Ao assumir a disputa pelo Senado, Janaína abre uma lacuna relevante no Legislativo estadual (e a ocupação desse espaço por sua irmã sinaliza um movimento calculado de preservação de capital político). É um gesto comum na política brasileira, ainda que carregado de simbolismo: a transição de protagonismo dentro de um mesmo núcleo familiar.

Nesse contexto, a situação de Léo Bortolin ganha contornos mais complexos. Até então, Bortolin orbitava como um nome em ascensão dentro da estrutura partidária, frequentemente associado ao campo político de Janaína. Sua projeção se apoiava na articulação municipalista e na capacidade de diálogo com prefeitos e lideranças regionais, um ativo relevante em eleições proporcionais. No entanto, a entrada de Jéssica altera o centro de gravidade dessa equação.

Internamente, é inevitável que haja uma reorganização de prioridades. A nova candidata tende a absorver parte da base eleitoral historicamente vinculada à família Riva, além de ocupar espaço simbólico dentro do partido. Isso não implica, necessariamente, exclusão de outros projetos, mas reduz margens e exige reposicionamento.

Por outro lado, a mesma movimentação que intensifica a concorrência interna também fortalece a chapa como um todo. A lógica do sistema proporcional favorece composições robustas: quanto maior o volume de votos da legenda, maiores as chances de ampliação de cadeiras. Nesse cenário, candidaturas competitivas deixam de ser apenas adversárias internas e passam a atuar, também, como indutoras de desempenho coletivo.

É justamente nesse ponto que reside o dilema para Léo Bortolin: se por um lado ele perde centralidade em relação ao núcleo mais próximo de decisão, por outro passa a integrar uma chapa com maior potencial eleitoral. O desafio deixa de ser apenas político e passa a ser estratégico: converter articulação em voto direto, consolidar base própria e evitar sobreposição com candidaturas mais ancoradas em estruturas já estabelecidas.

Há ainda um componente determinante nesse cenário: a performance de Bortolin em Primavera do Leste, seu principal reduto eleitoral. É ali que se encontra sua base mais sólida, construída a partir da atuação local e da projeção política no município.

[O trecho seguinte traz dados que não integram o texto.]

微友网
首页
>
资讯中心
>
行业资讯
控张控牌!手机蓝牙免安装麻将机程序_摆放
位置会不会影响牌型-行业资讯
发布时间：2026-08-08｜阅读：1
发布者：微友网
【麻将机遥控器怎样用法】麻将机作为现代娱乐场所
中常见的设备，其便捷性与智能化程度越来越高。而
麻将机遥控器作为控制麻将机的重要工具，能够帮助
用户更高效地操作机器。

Para transformar viabilidade em eleição, no entanto, não bastará um bom desempenho “em casa”. Será necessário sair de Primavera do Leste com uma votação expressiva e, sobretudo, expandir esse alcance para outros municípios, de modo a atingir o coeficiente eleitoral exigido em uma chapa altamente competitiva.

Em termos objetivos, a entrada de Jéssica Riva reduz o espaço relativo de Bortolin dentro do grupo, mas não elimina de todo a competitividade. Pelo contrário, impõe um teste mais claro de autonomia: condição cada vez mais determinante em disputas proporcionais marcadas por chapas densas e eleitorado fragmentado.

No fim, o que está em jogo não é apenas a eleição de um ou outro nome, mas a capacidade de cada candidatura afirmar identidade própria em meio a estruturas políticas cada vez mais organizadas.

Para Léo Bortolin, o cenário que se desenha é menos confortável, mas potencialmente mais definidor: ou se consolida como força independente, ou corre o risco de ser diluído em um projeto maior que já tem herdeiros bem posicionados.